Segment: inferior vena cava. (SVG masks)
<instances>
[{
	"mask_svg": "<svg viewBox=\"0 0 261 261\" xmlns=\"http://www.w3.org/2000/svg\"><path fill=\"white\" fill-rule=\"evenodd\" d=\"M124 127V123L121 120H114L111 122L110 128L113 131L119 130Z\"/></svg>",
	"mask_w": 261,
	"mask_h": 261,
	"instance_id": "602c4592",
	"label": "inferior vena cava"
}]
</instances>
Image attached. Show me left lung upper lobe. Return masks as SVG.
...
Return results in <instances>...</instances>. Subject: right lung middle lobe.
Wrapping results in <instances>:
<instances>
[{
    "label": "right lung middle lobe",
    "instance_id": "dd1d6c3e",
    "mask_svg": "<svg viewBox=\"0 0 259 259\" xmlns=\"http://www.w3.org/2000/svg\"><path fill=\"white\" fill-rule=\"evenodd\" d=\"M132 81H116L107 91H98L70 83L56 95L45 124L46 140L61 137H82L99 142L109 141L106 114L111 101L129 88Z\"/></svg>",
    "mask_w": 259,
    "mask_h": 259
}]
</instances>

DIRECTIONS>
What are the lines, exactly as written above, from the line with "Segment: inferior vena cava. (SVG masks)" to the line with "Image attached. Show", both included? Output only those.

YOUR SOLUTION>
Segment: inferior vena cava. (SVG masks)
<instances>
[{
	"mask_svg": "<svg viewBox=\"0 0 261 261\" xmlns=\"http://www.w3.org/2000/svg\"><path fill=\"white\" fill-rule=\"evenodd\" d=\"M124 127V123L121 120H114L111 122L110 128L113 131L119 130Z\"/></svg>",
	"mask_w": 261,
	"mask_h": 261,
	"instance_id": "602c4592",
	"label": "inferior vena cava"
}]
</instances>
Image attached. Show me left lung upper lobe. Return masks as SVG.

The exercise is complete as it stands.